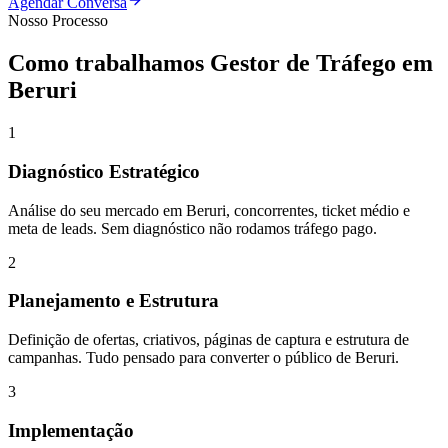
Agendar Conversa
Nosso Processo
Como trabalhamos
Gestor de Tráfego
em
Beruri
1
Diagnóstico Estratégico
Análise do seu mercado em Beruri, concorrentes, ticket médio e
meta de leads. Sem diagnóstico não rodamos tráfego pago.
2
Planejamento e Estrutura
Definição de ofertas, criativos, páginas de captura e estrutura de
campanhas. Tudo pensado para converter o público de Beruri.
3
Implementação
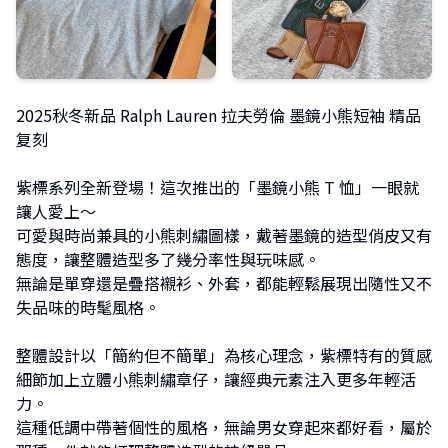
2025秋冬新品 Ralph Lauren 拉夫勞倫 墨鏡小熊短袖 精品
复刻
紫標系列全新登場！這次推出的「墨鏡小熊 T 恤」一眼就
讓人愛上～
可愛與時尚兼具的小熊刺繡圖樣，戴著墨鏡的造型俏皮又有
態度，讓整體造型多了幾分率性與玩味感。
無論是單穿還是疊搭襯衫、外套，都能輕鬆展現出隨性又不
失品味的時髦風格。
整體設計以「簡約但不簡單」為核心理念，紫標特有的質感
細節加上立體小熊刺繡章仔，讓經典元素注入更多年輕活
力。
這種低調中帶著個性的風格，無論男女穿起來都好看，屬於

* * *

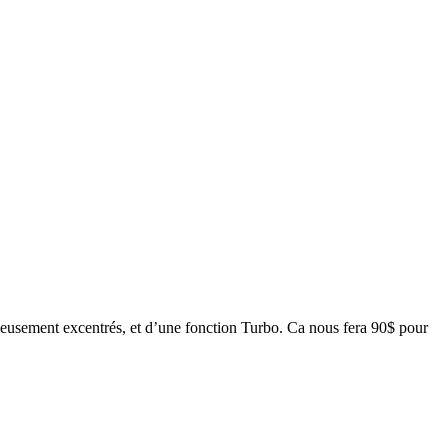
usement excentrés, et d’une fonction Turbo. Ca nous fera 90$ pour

# [Exercise description]
Out of the data above, give again only the lines starting at the one holding "細節加上立體小熊刺繡章仔，讓經典元素注入更多年輕活" and ending at the one holding "這種低調中帶著個性的風格，無論男女穿起來都好看，屬於", unchanged.

# [Finished task]
細節加上立體小熊刺繡章仔，讓經典元素注入更多年輕活
力。
這種低調中帶著個性的風格，無論男女穿起來都好看，屬於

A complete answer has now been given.